This tutorial covers methods to identify and track the key indicators of customer experience and clarifies the effect of application performance on your business. A clear understanding of what creates successful customer experience helps DevOps teams drive greater efficiencies in work efforts and deliver greater productivity.
An efficient, well-functioning DevOps culture enables organizations to make rapid, frequent releases and product changes. A strong DevOps culture also democratizes data beyond the typical backend users, and makes it available to groups like customer service, support, sales, and marketing. However, this data information enablement is only useful if its purpose is to improve and optimize customer experience.
This tutorial assumes you’ve reviewed the Establish team dashboards tutorial.
In order to relate performance data to user experience, you need to capture information that ties a particular user or customer to the front- and back-end transactions that are responsible for their interactions with your application. In New Relic, you collect this data with custom attributes.

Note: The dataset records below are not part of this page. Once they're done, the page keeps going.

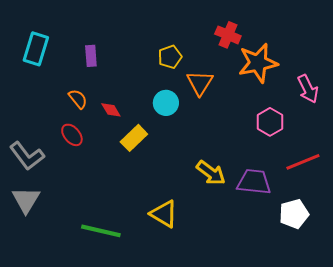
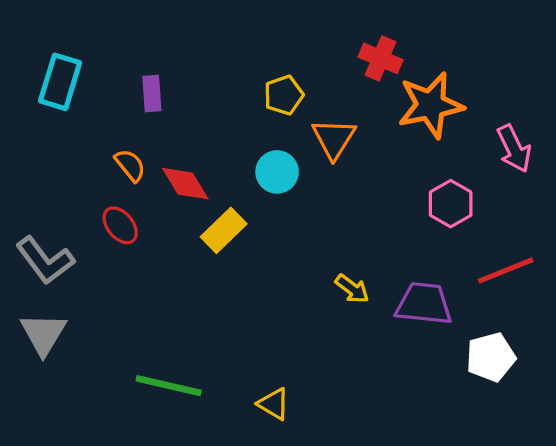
red diamond: (111, 110) -> (185, 184), size x1.4
yellow arrow: (211, 173) -> (352, 289), size x0.7
yellow triangle: (164, 214) -> (274, 404), moved, size x0.7

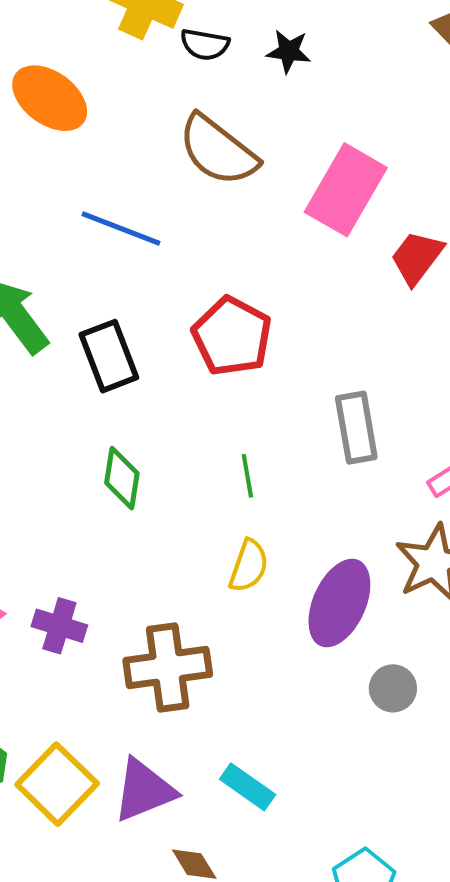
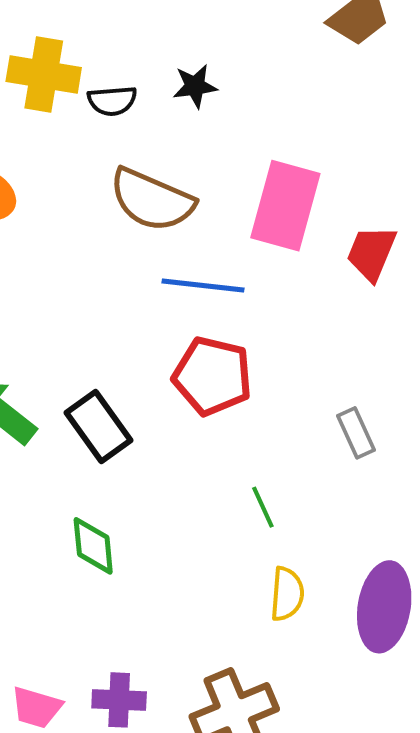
blue line: (121, 228) -> (203, 286), moved
gray rectangle: (356, 428) -> (356, 433), size x0.7
green diamond: (122, 478) -> (93, 546), moved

If you plan to collect this information in both frontend and backend, be sure to forward custom attributes from APM to browser.

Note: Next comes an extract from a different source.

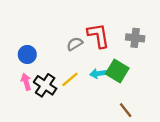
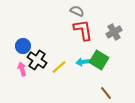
gray cross: (135, 38) -> (114, 32), turned -35
gray semicircle: (75, 44) -> (77, 11), moved, turned 56
black cross: (45, 85) -> (37, 60), moved

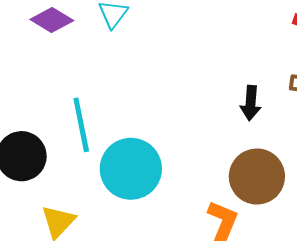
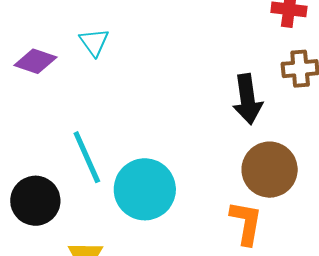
black arrow: (251, 103) -> (247, 99), size x1.4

Here are some common attributes to collect:
- User ID
- Organization or customer ID
- A/B testing cohort value
- High-value customer indicator
- Purchase value or product IDs (for e-commerce)
If you’ve completed the Iterate and measure impact or Establish objectives and baselines tutorials, consider what service level objectives (SLOs) or key metrics you defined in those stages. New Relic recommends including attributes like the above to measure the impact of your changes and optimizations at a customer level—not only a performance level.
Using the attributes collected in Step 1, build dashboards to examine the impact of performance issues on your users. Additionally, to drive visibility across your teams, add dedicated widgets to the team dashboards you built in the Establish team dashboards .
insights.newrelic.com > Dashboards
Number of errors by username:SELECT count(*) FROM TransactionError FACET username
Median response time by username:SELECT percentile(duration,50) FROM Transaction FACET username
Total purchase value in transactions with errors:SELECT sum(purchaseTotal) FROM TransactionError FACET username
If you include a
FACET clause in your queries, you’ll be able to click into metric results to see corresponding change in the performance data. For more information on faceting, see Linking Between Dashboards to Drill Into Your Data.
Dashboards, data, and metrics that nobody looks at or knows about might as well not exist. When considering how, or with whom, to share your dashboards, consider the following questions:
Which teams are responsible for applications that have high levels of end-user interaction?
What non-engineering teams could benefit from this information?
- Customer support: Could customer issues be resolved faster?
- Product/engineering: Could product make more informed roadmap decisions?
- Customer success: Can this data be used to make our customers more successful?
Are there other teams that can benefit from cohort analysis that includes performance metrics?
After you create your dashboards, use them to scope issues affecting particular customers or sets of customers. For example, the following widget shows which apps have errors for a particular user:
insights.newrelic.com > Dashboards
Use attributes that track user and performance to set alerts on high priority users or customers. For example, you could include a
WHERE clause in your NRQL queries to scope the results to a set of user IDs or customer IDs. Set alerts on any performance or business metric that is tied to these attributes.